» **Action item**: Your reproduction of the entries should be exact and should contain no pictures.

(Extracted page text data)
┄┄┄┄┄┄┄┄┄┄
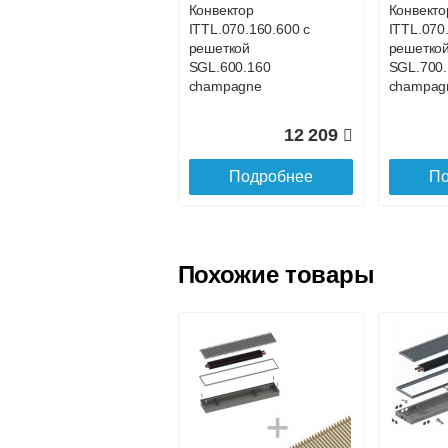
Конвектор
Конвекто
ITTL.070.160.600 с
ITTL.070
Доставка в регионы России.
решеткой
решетко
SGL.600.160
SGL.700.
champagne
champag
12 209
Подробнее
По
Похожие товары
Конвектор
Конвекто
ITTL.070.160.1100
ITTL.070
с решеткой
с решетк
┄┄┄┄┄┄┄┄┄┄
» **Solved problem**:
Конвектор
Конвекто
ITTL.070.160.600 с
ITTL.070
Доставка в регионы России.
решеткой
решетко
SGL.600.160
SGL.700.
champagne
champag
12 209
Подробнее
По
Похожие товары
Конвектор
Конвекто
ITTL.070.160.1100
ITTL.070
с решеткой
с решетк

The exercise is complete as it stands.